Segment Open

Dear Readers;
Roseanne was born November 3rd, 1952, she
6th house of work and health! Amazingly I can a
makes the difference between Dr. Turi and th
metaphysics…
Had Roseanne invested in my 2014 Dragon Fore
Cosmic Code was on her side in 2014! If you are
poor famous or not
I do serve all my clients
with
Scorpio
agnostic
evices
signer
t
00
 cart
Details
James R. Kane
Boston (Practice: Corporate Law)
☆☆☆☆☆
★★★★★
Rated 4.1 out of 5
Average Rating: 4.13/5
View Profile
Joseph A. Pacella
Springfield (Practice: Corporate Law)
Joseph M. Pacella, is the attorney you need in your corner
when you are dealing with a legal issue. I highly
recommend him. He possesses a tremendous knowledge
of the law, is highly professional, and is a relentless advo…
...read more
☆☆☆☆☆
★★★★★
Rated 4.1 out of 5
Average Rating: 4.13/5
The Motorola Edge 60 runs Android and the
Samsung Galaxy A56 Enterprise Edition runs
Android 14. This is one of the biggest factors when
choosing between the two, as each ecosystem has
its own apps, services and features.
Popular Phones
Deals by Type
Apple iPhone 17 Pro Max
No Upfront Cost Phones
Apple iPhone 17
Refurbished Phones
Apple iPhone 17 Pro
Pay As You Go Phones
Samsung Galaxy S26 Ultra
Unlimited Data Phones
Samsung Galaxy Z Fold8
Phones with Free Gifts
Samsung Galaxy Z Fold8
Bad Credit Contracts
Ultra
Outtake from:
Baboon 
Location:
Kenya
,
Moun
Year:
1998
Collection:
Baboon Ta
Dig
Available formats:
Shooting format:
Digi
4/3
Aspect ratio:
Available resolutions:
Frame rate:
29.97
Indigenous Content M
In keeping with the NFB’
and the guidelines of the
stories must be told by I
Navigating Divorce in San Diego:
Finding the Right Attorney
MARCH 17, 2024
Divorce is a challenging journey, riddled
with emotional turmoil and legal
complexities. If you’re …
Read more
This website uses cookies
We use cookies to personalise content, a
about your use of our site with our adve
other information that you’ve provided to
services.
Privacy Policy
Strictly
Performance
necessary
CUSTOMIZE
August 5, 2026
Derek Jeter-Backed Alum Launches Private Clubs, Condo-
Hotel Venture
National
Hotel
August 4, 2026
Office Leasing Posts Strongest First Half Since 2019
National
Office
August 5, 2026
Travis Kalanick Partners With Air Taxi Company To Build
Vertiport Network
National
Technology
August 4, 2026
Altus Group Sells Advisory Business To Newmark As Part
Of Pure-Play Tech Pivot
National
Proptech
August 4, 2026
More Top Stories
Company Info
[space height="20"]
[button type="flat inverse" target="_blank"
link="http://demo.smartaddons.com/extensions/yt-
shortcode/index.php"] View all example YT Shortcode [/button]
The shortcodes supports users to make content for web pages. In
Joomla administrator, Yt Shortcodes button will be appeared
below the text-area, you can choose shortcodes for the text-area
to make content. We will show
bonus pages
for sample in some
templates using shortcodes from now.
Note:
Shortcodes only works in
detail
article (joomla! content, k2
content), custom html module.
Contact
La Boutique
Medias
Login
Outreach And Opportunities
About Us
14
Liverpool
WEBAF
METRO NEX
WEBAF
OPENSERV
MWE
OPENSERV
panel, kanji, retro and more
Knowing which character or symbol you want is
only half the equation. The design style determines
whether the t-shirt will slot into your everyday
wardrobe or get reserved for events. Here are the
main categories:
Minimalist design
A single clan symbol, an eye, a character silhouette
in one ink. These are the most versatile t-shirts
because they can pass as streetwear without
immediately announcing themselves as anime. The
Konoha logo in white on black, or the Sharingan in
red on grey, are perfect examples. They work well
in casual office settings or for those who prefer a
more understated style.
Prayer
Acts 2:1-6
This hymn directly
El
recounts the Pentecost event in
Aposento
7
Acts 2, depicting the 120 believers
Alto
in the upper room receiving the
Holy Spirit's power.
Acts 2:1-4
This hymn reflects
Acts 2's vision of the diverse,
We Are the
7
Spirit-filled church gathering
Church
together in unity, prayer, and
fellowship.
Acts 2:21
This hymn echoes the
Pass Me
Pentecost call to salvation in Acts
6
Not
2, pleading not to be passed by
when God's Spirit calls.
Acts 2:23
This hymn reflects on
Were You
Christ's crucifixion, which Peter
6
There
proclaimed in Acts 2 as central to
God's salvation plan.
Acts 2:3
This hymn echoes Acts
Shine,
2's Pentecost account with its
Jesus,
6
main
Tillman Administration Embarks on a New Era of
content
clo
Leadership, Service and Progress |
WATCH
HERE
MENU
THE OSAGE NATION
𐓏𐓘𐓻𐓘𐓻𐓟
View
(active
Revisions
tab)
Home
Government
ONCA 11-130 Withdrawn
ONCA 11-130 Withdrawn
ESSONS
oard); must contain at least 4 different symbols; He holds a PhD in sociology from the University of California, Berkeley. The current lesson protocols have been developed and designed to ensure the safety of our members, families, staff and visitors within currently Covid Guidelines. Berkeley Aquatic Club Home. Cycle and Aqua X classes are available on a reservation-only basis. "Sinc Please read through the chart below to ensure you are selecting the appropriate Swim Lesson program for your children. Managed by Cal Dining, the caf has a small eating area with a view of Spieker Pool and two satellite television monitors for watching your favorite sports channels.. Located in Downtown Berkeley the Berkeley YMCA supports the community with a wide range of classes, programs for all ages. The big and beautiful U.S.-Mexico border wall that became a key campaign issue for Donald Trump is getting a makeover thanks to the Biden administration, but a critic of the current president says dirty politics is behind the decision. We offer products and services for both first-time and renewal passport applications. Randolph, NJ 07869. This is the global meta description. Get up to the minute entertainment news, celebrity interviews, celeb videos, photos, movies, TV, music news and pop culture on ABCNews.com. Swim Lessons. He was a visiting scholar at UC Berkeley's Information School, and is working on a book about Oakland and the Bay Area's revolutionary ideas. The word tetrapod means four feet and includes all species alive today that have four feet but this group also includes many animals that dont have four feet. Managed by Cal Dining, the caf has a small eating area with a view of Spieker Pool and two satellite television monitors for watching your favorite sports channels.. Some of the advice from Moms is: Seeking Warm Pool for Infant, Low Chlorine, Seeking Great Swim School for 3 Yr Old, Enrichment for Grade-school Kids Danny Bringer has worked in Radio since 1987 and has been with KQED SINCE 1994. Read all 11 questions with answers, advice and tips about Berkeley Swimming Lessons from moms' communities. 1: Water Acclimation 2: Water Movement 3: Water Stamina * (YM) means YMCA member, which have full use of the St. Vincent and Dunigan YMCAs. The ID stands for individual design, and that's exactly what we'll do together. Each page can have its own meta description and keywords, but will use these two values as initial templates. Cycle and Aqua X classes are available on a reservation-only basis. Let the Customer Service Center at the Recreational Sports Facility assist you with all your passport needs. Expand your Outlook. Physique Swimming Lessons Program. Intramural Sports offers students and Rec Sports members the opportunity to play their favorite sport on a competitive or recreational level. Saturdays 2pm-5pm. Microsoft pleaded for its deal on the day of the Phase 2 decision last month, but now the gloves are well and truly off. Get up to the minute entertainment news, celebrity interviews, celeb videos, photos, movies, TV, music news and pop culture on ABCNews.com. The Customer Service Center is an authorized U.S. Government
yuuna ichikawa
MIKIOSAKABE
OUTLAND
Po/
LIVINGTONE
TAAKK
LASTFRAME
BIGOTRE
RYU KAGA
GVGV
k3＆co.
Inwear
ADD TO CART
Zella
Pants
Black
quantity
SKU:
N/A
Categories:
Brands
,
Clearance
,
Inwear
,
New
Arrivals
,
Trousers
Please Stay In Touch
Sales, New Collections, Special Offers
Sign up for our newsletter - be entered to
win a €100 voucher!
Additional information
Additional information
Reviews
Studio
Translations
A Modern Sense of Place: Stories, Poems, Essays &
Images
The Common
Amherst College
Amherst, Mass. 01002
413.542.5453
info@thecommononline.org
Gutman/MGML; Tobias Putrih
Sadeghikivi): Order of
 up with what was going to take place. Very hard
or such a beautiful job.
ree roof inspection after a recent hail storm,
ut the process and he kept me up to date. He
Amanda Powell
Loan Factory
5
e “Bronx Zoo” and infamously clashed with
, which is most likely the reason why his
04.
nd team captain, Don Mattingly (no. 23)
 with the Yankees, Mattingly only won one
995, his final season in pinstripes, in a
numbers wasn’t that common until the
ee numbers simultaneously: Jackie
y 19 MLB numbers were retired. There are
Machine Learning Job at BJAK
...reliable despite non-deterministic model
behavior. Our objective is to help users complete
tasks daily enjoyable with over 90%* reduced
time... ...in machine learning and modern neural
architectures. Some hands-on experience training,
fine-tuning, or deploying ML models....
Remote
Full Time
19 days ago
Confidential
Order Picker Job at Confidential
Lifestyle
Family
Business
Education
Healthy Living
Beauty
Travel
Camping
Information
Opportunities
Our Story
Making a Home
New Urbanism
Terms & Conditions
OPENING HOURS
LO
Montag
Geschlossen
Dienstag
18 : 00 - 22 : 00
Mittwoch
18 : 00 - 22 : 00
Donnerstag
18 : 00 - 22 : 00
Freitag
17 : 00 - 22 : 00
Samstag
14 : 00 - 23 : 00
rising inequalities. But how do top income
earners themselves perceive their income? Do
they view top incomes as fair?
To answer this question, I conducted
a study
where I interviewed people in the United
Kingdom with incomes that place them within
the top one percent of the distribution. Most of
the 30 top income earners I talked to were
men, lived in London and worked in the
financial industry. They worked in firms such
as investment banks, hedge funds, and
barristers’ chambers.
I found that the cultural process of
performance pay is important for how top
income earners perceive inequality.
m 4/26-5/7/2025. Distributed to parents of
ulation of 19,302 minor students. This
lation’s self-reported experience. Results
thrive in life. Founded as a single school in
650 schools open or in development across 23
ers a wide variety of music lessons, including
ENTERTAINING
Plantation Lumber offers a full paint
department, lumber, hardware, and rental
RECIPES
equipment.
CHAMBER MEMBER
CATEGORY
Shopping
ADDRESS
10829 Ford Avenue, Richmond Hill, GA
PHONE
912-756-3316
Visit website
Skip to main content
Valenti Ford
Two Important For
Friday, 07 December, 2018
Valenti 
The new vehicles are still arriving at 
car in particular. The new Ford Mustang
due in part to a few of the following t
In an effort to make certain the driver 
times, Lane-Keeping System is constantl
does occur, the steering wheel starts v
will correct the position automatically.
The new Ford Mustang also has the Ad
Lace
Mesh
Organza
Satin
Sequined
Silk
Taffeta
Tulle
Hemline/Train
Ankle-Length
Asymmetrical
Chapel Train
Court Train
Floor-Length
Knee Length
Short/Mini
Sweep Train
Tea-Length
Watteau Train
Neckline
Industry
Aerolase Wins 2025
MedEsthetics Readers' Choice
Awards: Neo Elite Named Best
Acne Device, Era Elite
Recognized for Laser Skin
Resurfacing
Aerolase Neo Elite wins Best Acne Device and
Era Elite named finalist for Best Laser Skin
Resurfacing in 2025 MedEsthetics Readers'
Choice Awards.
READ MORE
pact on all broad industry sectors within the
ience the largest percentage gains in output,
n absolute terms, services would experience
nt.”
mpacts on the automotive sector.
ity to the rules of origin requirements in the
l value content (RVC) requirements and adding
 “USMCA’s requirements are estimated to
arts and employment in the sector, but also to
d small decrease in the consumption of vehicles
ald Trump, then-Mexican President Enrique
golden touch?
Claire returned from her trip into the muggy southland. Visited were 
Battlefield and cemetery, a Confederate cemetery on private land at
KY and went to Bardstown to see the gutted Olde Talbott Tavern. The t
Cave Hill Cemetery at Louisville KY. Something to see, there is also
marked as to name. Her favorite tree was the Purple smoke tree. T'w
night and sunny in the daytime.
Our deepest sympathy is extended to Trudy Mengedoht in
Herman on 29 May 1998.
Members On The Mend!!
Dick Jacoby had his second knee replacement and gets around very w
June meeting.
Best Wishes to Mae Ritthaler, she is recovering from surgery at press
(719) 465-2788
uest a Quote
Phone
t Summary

Segment Closed

Exercise: Above are the records. Print exactly, and only, the lines from the line with "Terms & Conditions" to the line with "men, lived in London and worked in the", both inclusive.

Answer space:
Terms & Conditions
OPENING HOURS
LO
Montag
Geschlossen
Dienstag
18 : 00 - 22 : 00
Mittwoch
18 : 00 - 22 : 00
Donnerstag
18 : 00 - 22 : 00
Freitag
17 : 00 - 22 : 00
Samstag
14 : 00 - 23 : 00
rising inequalities. But how do top income
earners themselves perceive their income? Do
they view top incomes as fair?
To answer this question, I conducted
a study
where I interviewed people in the United
Kingdom with incomes that place them within
the top one percent of the distribution. Most of
the 30 top income earners I talked to were
men, lived in London and worked in the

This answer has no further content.